Con su primaria, el Frente Amplio demostró que podía disputar el poder en los canales institucionales. El ejercicio del 2 de julio, sin embargo, dejó al descubierto algunas de las debilidades que deberían superar si quieren conquistar mayores espacios. De partida, al menos hasta ahora, la coalición no ha mostrado electoramente ser la fuerza arrolladora que prometía. Convocaron a 327.000 adherentes –varias veces menos que la derecha–, mostrando que uno de los principales desafíos para el frenteamplismo está en conectar con ciertas mayorías que pretenden representar. En definitiva, el Frente Amplio actualmente no sobrepasa la fuerza que ha tenido la izquierda tradicional (extra Concertación y extra Nueva Mayoría). No ha dado el Sorpasso, al estilo del Podemos español.

El enfrentamiento Jackson-Mayol, en esa misma línea, representa un segundo golpe importante para el Frente Amplio en el primer medio año desde su formación formal. Un asunto es conseguir una fuerza parlamentaria nada despreciable en el Congreso en las próximas elecciones –en torno a los 15 diputados–, pero otro asunto es trazarse metas ambiciosas que no solo permitan subsistir, sino conquistar espacios mayores de poder en el futuro. Probablemente las disputas de los últimos días tienen relación, precisamente, con la instalación de piezas en el tablero para lo que viene: un choque de liderazgos con miras al próximo período 2018-2022 y, sobre todo, a la siguiente presidencial (cuando tanto Boric como Jackson tengan edad para postular a La Moneda).
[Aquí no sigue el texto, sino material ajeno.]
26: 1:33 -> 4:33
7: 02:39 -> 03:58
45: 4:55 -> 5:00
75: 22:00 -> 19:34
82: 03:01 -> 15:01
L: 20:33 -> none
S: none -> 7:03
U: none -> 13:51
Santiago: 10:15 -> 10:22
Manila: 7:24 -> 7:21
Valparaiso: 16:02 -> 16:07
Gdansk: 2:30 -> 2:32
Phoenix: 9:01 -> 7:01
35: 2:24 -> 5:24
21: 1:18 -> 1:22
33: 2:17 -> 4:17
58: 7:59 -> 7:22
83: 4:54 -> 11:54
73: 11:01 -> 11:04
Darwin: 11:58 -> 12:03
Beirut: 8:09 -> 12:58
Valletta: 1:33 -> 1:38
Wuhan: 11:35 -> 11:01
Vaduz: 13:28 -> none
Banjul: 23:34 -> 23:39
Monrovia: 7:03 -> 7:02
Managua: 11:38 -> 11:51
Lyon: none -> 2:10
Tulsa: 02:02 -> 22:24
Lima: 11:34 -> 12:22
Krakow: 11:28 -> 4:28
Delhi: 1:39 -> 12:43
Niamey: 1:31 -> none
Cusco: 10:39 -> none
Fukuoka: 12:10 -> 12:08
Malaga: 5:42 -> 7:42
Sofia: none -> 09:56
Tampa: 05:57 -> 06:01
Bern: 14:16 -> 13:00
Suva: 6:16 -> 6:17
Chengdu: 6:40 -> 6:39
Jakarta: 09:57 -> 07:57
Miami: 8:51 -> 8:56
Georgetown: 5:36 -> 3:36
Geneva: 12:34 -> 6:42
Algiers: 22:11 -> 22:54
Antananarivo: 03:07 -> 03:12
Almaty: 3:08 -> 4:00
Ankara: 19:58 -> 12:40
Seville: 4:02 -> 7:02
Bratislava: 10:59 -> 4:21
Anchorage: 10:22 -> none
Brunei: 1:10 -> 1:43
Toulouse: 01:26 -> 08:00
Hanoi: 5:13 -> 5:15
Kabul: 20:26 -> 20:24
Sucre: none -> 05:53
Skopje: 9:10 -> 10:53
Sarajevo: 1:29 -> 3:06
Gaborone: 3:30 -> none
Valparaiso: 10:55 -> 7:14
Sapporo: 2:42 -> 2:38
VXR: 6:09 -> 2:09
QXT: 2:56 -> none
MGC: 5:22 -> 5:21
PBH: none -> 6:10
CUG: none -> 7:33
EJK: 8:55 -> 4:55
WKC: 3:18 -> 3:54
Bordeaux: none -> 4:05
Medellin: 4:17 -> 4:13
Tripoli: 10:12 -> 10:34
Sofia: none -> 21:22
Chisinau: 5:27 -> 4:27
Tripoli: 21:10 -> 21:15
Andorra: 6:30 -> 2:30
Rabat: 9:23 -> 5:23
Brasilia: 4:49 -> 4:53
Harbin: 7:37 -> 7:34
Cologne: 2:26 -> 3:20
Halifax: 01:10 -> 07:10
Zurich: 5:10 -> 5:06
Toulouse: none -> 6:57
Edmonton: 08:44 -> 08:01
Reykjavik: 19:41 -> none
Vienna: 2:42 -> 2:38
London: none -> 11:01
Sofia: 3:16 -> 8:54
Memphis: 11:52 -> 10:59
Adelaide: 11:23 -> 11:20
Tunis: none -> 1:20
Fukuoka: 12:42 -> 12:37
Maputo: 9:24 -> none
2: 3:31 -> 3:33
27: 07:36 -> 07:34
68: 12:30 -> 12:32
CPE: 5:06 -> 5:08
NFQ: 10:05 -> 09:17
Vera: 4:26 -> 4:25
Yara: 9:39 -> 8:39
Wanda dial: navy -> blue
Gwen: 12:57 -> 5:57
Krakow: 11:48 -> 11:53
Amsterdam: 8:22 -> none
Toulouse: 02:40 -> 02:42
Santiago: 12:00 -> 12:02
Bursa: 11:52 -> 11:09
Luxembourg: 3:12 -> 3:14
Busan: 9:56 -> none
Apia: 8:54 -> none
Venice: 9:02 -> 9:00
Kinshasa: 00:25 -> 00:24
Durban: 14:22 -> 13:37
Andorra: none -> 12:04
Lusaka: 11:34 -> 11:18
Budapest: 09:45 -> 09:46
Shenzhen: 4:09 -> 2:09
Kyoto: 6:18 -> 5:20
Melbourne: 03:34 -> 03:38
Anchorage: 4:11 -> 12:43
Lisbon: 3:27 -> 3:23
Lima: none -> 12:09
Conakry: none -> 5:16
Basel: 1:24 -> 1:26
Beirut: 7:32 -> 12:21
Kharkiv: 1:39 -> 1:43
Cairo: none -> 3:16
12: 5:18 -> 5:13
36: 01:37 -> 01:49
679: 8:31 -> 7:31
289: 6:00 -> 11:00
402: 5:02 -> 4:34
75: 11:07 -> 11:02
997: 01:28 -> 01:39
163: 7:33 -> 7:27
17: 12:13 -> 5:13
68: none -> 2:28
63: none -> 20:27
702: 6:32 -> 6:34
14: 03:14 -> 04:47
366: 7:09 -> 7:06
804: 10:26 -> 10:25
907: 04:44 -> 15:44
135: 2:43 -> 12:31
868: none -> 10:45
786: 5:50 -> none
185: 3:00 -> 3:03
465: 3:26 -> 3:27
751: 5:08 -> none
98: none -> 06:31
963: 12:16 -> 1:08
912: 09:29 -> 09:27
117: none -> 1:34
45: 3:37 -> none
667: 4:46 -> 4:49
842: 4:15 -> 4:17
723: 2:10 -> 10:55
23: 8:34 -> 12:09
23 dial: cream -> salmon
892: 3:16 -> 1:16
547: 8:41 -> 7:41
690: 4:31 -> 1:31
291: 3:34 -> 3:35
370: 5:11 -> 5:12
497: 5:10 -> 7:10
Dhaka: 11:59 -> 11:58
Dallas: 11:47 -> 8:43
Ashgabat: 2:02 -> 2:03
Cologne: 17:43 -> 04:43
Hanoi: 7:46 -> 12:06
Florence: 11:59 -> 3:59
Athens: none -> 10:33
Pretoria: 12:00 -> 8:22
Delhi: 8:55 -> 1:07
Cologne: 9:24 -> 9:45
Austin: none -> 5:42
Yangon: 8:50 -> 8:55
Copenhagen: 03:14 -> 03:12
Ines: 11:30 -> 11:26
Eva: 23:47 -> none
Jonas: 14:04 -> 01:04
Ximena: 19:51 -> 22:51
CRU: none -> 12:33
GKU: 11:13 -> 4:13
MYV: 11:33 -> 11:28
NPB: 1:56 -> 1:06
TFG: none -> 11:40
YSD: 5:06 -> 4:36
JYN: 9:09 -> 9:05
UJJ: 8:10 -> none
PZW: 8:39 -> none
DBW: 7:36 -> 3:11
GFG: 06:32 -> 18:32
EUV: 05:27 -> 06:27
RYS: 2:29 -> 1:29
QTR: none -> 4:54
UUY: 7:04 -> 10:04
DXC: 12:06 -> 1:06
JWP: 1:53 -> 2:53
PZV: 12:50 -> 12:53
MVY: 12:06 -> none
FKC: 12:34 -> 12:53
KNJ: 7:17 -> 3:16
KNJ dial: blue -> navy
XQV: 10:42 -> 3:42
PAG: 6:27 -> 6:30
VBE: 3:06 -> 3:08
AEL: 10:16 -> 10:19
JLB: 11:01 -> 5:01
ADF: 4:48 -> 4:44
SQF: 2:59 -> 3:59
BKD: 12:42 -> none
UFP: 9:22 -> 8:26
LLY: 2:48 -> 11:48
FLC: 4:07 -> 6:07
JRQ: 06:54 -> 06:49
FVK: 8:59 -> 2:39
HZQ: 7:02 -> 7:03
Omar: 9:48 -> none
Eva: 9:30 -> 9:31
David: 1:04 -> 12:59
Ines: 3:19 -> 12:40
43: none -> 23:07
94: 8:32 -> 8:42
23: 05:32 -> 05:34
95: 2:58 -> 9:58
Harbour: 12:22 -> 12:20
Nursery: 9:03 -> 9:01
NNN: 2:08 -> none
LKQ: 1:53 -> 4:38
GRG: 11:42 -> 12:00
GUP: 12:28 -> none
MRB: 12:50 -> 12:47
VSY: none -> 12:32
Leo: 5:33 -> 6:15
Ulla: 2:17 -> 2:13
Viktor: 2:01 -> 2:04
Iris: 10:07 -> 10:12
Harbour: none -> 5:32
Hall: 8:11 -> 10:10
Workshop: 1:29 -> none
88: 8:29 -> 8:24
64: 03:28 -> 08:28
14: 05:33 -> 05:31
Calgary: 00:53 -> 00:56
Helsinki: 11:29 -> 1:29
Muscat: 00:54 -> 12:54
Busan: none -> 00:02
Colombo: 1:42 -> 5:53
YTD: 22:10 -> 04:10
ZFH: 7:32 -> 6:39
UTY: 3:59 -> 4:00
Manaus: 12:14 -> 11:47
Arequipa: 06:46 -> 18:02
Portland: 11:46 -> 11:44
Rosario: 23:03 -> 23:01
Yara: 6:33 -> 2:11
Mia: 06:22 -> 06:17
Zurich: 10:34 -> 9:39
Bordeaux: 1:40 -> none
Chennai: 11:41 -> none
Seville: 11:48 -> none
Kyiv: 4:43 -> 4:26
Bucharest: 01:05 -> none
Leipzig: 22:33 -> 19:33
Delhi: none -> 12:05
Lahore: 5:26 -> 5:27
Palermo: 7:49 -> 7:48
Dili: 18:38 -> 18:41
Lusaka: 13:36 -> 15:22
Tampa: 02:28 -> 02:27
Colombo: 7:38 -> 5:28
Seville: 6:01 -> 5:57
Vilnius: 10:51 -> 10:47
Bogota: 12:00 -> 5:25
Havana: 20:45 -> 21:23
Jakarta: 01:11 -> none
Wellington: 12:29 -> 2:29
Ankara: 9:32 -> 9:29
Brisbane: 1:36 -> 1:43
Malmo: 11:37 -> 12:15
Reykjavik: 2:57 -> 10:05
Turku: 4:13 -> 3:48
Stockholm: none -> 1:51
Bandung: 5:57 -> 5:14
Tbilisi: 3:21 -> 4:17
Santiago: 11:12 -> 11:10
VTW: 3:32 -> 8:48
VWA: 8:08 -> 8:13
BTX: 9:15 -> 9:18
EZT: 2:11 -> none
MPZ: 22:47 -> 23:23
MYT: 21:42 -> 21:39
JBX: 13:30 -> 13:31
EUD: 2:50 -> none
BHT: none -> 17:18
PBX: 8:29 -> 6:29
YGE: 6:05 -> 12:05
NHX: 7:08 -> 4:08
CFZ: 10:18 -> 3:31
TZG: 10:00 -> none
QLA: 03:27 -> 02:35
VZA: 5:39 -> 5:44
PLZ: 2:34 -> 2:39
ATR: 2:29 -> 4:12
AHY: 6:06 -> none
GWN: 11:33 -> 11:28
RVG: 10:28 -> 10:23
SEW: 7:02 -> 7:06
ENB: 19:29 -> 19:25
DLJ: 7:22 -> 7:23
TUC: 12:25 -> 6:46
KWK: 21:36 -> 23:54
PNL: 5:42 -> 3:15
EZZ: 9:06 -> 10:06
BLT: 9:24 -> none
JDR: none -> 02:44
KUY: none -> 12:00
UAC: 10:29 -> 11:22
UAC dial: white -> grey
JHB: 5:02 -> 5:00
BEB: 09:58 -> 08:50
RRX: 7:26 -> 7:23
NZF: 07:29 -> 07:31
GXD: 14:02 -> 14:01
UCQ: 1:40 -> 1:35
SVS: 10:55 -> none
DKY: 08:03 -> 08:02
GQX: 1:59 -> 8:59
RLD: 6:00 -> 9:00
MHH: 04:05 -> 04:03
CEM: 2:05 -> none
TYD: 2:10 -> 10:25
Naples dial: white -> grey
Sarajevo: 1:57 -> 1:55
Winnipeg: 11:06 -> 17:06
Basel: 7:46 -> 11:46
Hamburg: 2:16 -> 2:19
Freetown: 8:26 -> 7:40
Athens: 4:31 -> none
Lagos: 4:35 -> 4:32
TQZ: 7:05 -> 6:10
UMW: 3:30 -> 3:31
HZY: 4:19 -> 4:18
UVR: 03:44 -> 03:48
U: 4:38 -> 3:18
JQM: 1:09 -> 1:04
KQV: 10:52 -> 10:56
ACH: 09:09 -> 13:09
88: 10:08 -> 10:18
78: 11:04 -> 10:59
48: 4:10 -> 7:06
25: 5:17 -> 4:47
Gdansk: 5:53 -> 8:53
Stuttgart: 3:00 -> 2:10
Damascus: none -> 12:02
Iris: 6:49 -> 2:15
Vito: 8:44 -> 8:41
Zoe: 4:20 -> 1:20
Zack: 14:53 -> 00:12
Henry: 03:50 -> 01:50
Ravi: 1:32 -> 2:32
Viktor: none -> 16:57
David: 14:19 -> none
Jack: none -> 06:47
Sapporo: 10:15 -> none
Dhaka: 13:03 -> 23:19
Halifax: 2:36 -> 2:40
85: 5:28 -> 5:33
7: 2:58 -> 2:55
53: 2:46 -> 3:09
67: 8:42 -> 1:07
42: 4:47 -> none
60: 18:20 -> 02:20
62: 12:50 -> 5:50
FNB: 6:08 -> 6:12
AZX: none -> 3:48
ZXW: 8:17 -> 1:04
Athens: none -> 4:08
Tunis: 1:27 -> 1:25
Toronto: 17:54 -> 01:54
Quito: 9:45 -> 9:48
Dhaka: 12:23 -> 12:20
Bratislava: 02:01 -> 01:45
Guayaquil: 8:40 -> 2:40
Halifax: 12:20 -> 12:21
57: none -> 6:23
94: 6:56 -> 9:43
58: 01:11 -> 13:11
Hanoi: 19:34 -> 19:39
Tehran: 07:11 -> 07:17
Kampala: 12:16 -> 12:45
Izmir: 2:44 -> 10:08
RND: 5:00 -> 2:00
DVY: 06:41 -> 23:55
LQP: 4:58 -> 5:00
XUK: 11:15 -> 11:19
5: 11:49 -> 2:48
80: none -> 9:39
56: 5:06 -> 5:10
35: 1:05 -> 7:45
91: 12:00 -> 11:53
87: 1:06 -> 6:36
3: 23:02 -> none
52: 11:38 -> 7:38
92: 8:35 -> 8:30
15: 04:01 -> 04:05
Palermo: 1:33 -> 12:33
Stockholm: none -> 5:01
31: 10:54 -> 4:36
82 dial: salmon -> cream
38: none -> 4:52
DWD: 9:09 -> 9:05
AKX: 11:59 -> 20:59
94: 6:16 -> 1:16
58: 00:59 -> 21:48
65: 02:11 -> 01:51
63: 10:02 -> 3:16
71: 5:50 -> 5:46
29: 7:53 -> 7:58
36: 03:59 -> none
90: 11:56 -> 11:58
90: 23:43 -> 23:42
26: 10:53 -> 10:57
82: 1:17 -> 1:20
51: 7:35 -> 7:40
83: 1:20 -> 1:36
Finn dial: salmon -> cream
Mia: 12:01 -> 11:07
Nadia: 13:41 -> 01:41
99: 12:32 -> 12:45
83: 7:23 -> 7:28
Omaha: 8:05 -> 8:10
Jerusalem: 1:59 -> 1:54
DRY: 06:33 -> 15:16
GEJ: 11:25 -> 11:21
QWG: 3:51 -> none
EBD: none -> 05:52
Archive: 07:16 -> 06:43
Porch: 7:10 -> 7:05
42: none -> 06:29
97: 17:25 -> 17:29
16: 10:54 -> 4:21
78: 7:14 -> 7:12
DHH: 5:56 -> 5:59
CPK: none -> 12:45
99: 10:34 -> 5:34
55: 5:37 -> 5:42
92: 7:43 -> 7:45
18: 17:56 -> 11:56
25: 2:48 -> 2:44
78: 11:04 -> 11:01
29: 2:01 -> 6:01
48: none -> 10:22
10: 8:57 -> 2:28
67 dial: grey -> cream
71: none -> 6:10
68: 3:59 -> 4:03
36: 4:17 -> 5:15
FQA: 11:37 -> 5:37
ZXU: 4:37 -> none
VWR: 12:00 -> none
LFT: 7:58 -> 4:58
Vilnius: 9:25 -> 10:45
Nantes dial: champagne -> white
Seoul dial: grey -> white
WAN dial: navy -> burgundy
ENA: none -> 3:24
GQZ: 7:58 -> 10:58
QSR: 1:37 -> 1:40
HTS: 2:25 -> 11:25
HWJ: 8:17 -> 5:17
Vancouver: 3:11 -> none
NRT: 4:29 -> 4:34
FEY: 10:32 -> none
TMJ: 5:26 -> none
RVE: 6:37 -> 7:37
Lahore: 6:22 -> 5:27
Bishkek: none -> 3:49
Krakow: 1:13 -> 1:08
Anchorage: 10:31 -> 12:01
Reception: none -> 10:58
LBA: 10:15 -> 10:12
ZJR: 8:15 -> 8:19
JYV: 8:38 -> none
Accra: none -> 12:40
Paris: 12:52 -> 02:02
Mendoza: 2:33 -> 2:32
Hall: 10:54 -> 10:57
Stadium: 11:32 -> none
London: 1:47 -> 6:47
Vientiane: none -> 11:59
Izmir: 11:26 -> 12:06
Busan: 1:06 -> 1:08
No es claro todavía cómo el Frente Amplio logrará salir de este entuerto. Pero la coalición de Jackson y de Boric debería concentrarse, sobre todo, en intentar despejar la pregunta profunda que subyace en este conflicto y que apela directamente a su existencia: ¿Acaso la política chilena le otorgó una desmesurada importancia a los lideres del movimiento estudiantil de 2011?¿tenían ellos la razón o su interpretación de la sociedad chilena –la del malestar profundo y de la urgencia de las reformas– nació inflada por una centroizquierda sin veletas?